Christmas is the time of year when all the charities go into overdrive. It is the season of goodwill when people are more inclined to respond favourably to pleas for donations for good causes. The first Christmas catalogues plopped through my letterbox way back in August. I buy most of my Christmas presents from them, as well as all my cards.
So Christmas is a time of joy, of goodwill, of charitable thoughts and deeds. God's in his heaven; all's right with the world. Or is it? No, of course it's not. Many people I know are the lucky ones - we all have family and friends who love and care for us, with whom we can share the joys of the season. But not everyone is so fortunate. Christmas has a darker, largely unacknowledged side. Unaccustomed proximity can lead to bitter family arguments and breakdowns in relationships. And there are also so many lonely people who simply don't have anyone to share Christmas with, and who wouldn't feel like celebrating even if they did. For such people, the contrast between their lives and the Christmas projected through the media can exacerbate feelings of isolation, panic, stress and depression. For them, Christmas is a season to be got through somehow, not a time of joy and sharing. And even people who are spending time with friends or family may feel pressured to appear happy and to hide their true feelings or problems so as not to spoil the party atmosphere.
There is one particular charity, not as high profile as many, which exists to help such people. Its mission is (and I quote) "to provide confidential emotional support for people who are experiencing feelings of distress or despair, including those who may lead to suicide." It is the Samaritans.

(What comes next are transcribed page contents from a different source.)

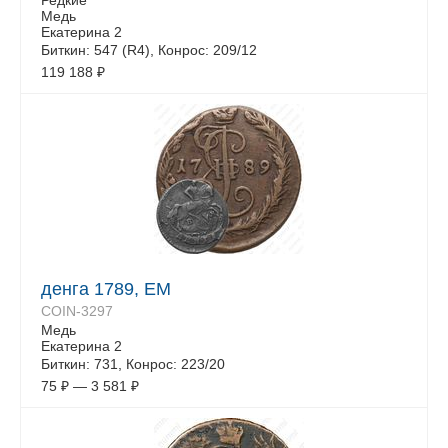
Редкие
Медь
Екатерина 2
Биткин: 547 (R4), Конрос: 209/12
119 188
₽
денга 1789, ЕМ
COIN-3297
Медь
Екатерина 2
Биткин: 731, Конрос: 223/20
75
₽
—
3 581
₽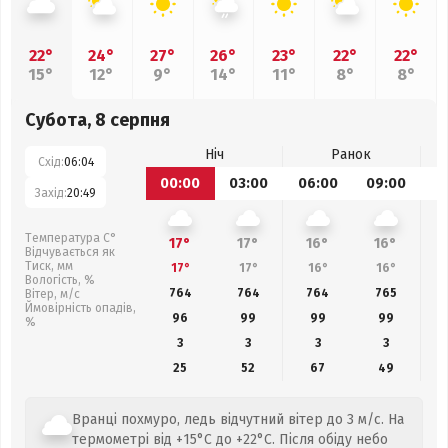
22°
24°
27°
26°
23°
22°
22°
15°
12°
9°
14°
11°
8°
8°
Субота, 8 серпня
Ніч
Ранок
Схід:
06:04
00:00
03:00
06:00
09:00
1
Захід:
20:49
Температура С°
17°
17°
16°
16°
Відчувається як
Тиск, мм
17°
17°
16°
16°
Вологість, %
764
764
764
765
Вітер, м/с
Ймовірність опадів,
96
99
99
99
%
3
3
3
3
25
52
67
49
Вранці похмуро, ледь відчутний вітер до 3 м/с. На
термометрі від +15°C до +22°C. Після обіду небо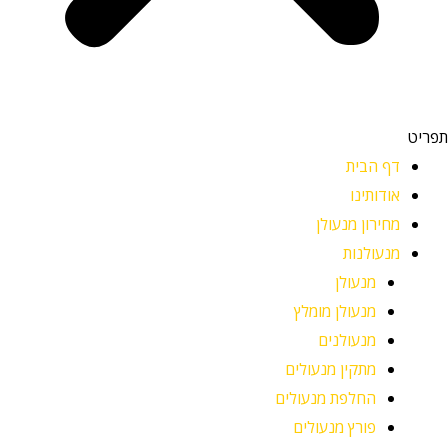
תפריט
דף הבית
אודותינו
מחירון מנעולן
מנעולנות
מנעולן
מנעולן מומלץ
מנעולנים
מתקין מנעולים
החלפת מנעולים
פורץ מנעולים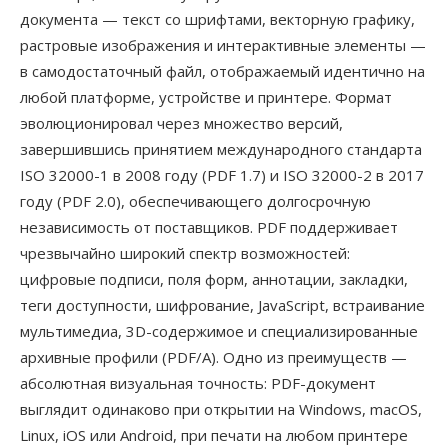
документа — текст со шрифтами, векторную графику,
растровые изображения и интерактивные элементы —
в самодостаточный файл, отображаемый идентично на
любой платформе, устройстве и принтере. Формат
эволюционировал через множество версий,
завершившись принятием международного стандарта
ISO 32000-1 в 2008 году (PDF 1.7) и ISO 32000-2 в 2017
году (PDF 2.0), обеспечивающего долгосрочную
независимость от поставщиков. PDF поддерживает
чрезвычайно широкий спектр возможностей:
цифровые подписи, поля форм, аннотации, закладки,
теги доступности, шифрование, JavaScript, встраивание
мультимедиа, 3D-содержимое и специализированные
архивные профили (PDF/A). Одно из преимуществ —
абсолютная визуальная точность: PDF-документ
выглядит одинаково при открытии на Windows, macOS,
Linux, iOS или Android, при печати на любом принтере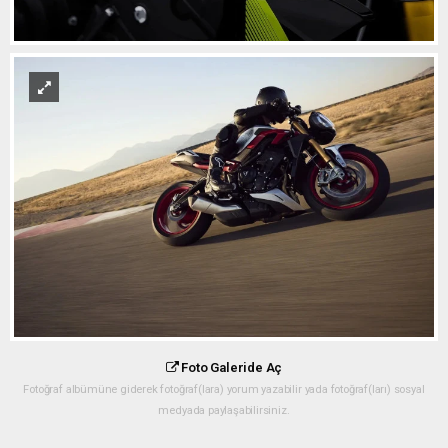
Foto Galeride Aç
Fotoğraf albümüne giderek fotoğraf(lara) yorum yazabilir yada fotoğraf(ları) sosyal
medyada paylaşabilirsiniz.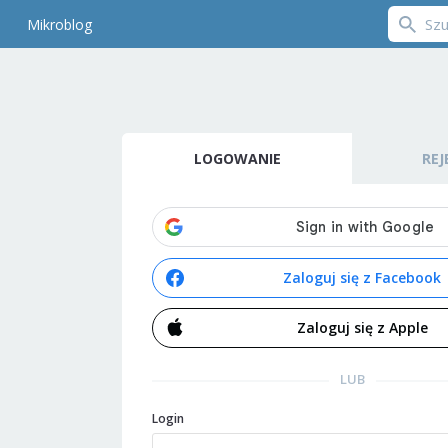
Mikroblog
LOGOWANIE
REJ
Zaloguj się z Facebook
Zaloguj się z Apple
LUB
Login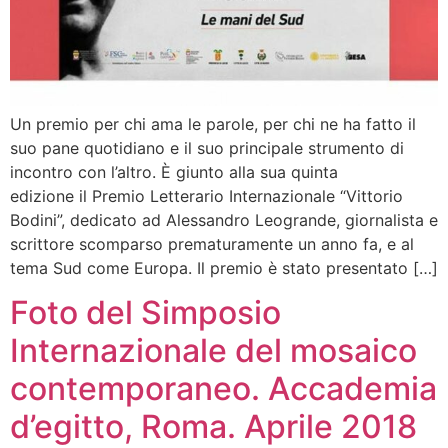
Un premio per chi ama le parole, per chi ne ha fatto il
suo pane quotidiano e il suo principale strumento di
incontro con l’altro. È giunto alla sua quinta
edizione il Premio Letterario Internazionale “Vittorio
Bodini”, dedicato ad Alessandro Leogrande, giornalista e
scrittore scomparso prematuramente un anno fa, e al
tema Sud come Europa. Il premio è stato presentato […]
Foto del Simposio
Internazionale del mosaico
contemporaneo. Accademia
d’egitto, Roma. Aprile 2018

Most of us will be familiar with the story of the Good Samaritan, as told by Jesus in the Gospel of Luke. A man lay wounded and dying by the roadside. The priest and the Levite passed by on the other side of the road, not wanting to get involved. But the Samaritan was different. Although he was a stranger in those parts, he did not hesitate. He went across to the man, gave him water and bound up his wounds. Then he put him onto his own donkey and took him to the nearest inn, and left money for his care. When Jesus told that story, he asked which man had been the wounded man's neighbour, and was told "He that showed mercy on him."
The Samaritans was founded in November 1953, by an Anglican priest named Chad Varah. Eighteen years before, his first act as a young minister had been to bury a 14-year old girl who had killed herself when her periods started, because she thought she had some dreadful disease. Varah never forgot this girl and, in his own words, seized "every opportunity to teach young people about sex, and finding that it led youngsters to join my youth clubs and young couples to come for marriage preparation, and couples drifting apart to seek marriage guidance before it was invented." He was labelled a dirty old man for his troubles, but carried on with his work regardless. People got in touch with him to talk through their problems, and he was delighted to help.

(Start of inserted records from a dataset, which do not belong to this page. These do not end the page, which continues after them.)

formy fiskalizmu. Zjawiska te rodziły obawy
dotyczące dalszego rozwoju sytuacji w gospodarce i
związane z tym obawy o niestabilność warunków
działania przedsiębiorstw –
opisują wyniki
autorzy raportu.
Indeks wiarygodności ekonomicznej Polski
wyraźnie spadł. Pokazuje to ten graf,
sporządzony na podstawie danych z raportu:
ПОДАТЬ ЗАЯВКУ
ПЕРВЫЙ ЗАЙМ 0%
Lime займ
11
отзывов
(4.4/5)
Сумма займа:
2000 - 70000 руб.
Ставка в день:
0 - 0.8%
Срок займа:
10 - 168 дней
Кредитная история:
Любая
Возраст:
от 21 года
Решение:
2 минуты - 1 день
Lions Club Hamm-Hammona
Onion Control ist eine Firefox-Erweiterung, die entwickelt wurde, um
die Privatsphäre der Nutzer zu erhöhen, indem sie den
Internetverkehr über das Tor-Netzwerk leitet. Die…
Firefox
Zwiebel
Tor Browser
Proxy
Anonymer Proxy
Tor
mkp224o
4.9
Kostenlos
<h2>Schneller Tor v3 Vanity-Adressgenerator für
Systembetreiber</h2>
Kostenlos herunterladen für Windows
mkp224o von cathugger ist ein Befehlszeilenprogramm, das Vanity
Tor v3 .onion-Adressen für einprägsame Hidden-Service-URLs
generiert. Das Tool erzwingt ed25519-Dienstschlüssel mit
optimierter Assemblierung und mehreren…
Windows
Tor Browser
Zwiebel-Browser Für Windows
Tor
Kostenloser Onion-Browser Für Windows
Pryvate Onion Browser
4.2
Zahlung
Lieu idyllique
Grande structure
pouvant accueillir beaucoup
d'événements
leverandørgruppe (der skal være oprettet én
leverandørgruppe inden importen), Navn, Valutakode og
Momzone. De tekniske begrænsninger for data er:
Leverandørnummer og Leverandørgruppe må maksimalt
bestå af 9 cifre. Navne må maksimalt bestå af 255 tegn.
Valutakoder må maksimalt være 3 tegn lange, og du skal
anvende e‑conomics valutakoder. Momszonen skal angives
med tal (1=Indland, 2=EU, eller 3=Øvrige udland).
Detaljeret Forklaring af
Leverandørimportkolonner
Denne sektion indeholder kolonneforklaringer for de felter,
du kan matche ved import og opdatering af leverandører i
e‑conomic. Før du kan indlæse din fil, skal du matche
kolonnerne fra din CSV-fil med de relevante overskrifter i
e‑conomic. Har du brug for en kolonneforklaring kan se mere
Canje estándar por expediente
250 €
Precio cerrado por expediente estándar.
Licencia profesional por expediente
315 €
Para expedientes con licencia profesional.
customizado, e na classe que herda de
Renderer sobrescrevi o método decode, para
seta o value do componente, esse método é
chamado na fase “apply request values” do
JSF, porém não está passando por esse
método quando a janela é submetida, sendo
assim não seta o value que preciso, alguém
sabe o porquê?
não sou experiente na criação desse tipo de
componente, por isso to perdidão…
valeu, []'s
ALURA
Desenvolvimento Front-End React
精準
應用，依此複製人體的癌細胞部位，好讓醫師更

Then one day he read in a digest that there were three suicides a day in Greater London. To use his own words again: "What were they supposed to do if they didn't want a Doctor or Social Worker from our splendid Welfare State? What sort of a someone might they want? Well, some had chosen me, because of my liberal views. If it was so easy to save lives, why didn't I do it all the time? How, I answered myself, and live on what? And how would they get in touch at the moment of crisis? He concluded that he simply didn't have the time and that "it'd need a priest with one of those city churches with no parishioners" to do the job.
A short while later, he was offered the benefice of St Stephen Walbrook in the heart of the City of London, a church endowed by the Worshipful Company of Grocers. He told them of his idea of setting up a helpline for suicidal people, and the Samaritans was born.
The rest is history. There are now 202 branches of the Samaritans in the United Kingdom, and in 1974, Varah founded Befrienders International, the worldwide body of Samaritans branches. The basic principles have remained the same - Samaritans volunteers are available 24 hours a day, 365 days a year to offer that unique befriending service, and to provide confidential emotional support to anyone experienceing emotional distress or despair. In 2010 in the UK alone, Samaritans received nearly five million contacts, 85% of which were by phone, many of whom felt suicidal at the time of the call. They are dealt with by a total of 18,700 volunteers, who between them give nearly three million hours of their time to befriend people in need of emotional support. I think they are splendid.